Do you know of ANY espresso machine, which is ready to make espresso in 45 seconds, from the time it's turned on? Because if you do, please point it out.. Im sure many people will want one. The fastest machines, that I know of, to heat up properly, are the Gaggia's. 15Minutes, with a bit of flushing through the group is plenty to have everything nice and toasty. FWIW, I wasn't able to find, in writing, that the machine in question, "fresco", was a thermoblock machine. However, I feel 100% comfortable saying it is a TB machine.. Simply by the claim that it is ready in 45 seconds. The fact of the matter is.. maybe A BIT of the water inside that thermoblock is warm.. but NO other part of the machine is.
It is 100% reasonable to conclude that, maybe, in Australia, Breville machines have better performance, because they run on 220V power.. but here in the USA, they are not even adequate to make good espresso. NO Thermoblock machine is.
On the other hand, Gaggia machines ARE 100% reliable, solid machines, capable of producing GREAT espresso. Machines like: The Gaggia Classic, Baby Class, Baby, New Baby, and those models with the volumetric dosing features.. ALL house the same, original aluminum boiler, and high powered, 1250W heating element. The NEW Espresso Models(Pure,Color and Dose) have a new boiler setup.. And do not preform as well as the original design. I have personally used a Gaggia Classic, right next to a Gaggia Espresso Pure.. And while the Espresso Pure DID preform decently, the results were not only better overall, they were more consistent. The Gaggia Classic has been an incredibly popular choice, for over 25years, for the new home barista. In fact, in America.. The Gaggia Classic and The Rancilio Silvia, are THE two machines, against which EVERY other single boiler/dual use machine is compared. The are the Standard.

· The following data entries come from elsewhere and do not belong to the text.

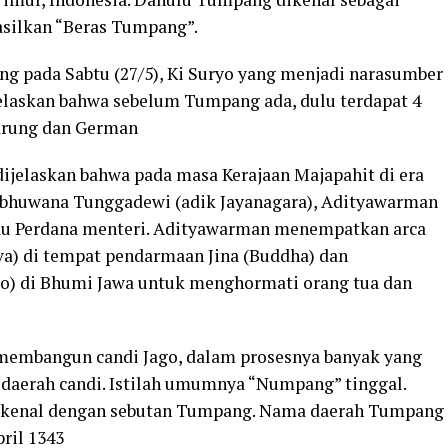
asilkan “Beras Tumpang”.
ang pada Sabtu (27/5), Ki Suryo yang menjadi narasumber
laskan bahwa sebelum Tumpang ada, dulu terdapat 4
Warung dan German
dijelaskan bahwa pada masa Kerajaan Majapahit di era
ribhuwana Tunggadewi (adik Jayanagara), Adityawarman
au Perdana menteri. Adityawarman menempatkan arca
tva) di tempat pendarmaan Jina (Buddha) dan
o) di Bhumi Jawa untuk menghormati orang tua dan
membangun candi Jago, dalam prosesnya banyak yang
n daerah candi. Istilah umumnya “Numpang” tinggal.
dikenal dengan sebutan Tumpang. Nama daerah Tumpang
pril 1343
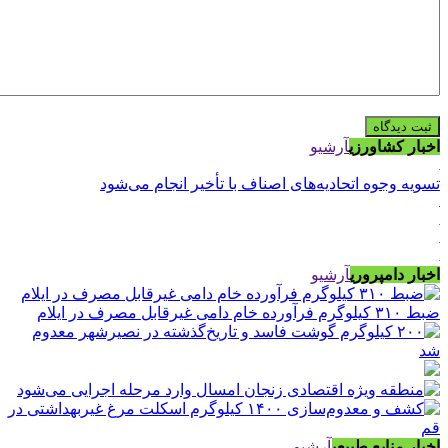
اخبار کشاورزی
آرشیو
تسویه وجوه اتحادیه‌های اصناف با تأخیر انجام می‌شود
اخبار دامپروری
آرشیو
ضبط ۳۱۰ کیلوگرم فرآورده خام دامی غیرقابل مصرف در ایلام
اخبار منابع طبیعی
آرشیو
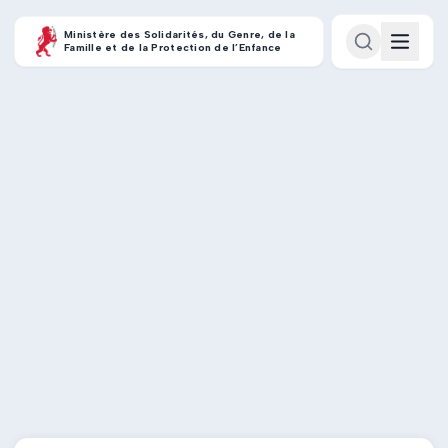
Ministère des Solidarités, du Genre, de la
Famille et de la Protection de l’Enfance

So while yes.. It IS good advice to "not believe everything you read on the internet", I personally take a bit of offense to the fact that you would suggest that other, long standing members of this website(not including myself) are simply "biased", or providing DELIBERATE Misinformation.. Or(my favorite) PROPOGANDA.. As opposed to what I, and many others actually DO provide.. Which is good, solid advice.. Backed up by research, as well as personal experience.
You ARE entitled to your own opinion about what goes on here.. But, You are wrong.
Follow Your Bliss
Coffee makes your constantly overcome your prejudices and re-evaluate your own "received wisdoms" when it comes to judging cup flavors. -Tom Owen, SweetMarias
I was that person who bought a Breville and returned it after a few weeks,that was 2 years ago. I bought a Gaggia Classic and it was immediately like day and night. My conclusion is that the Breville is a piece of junk.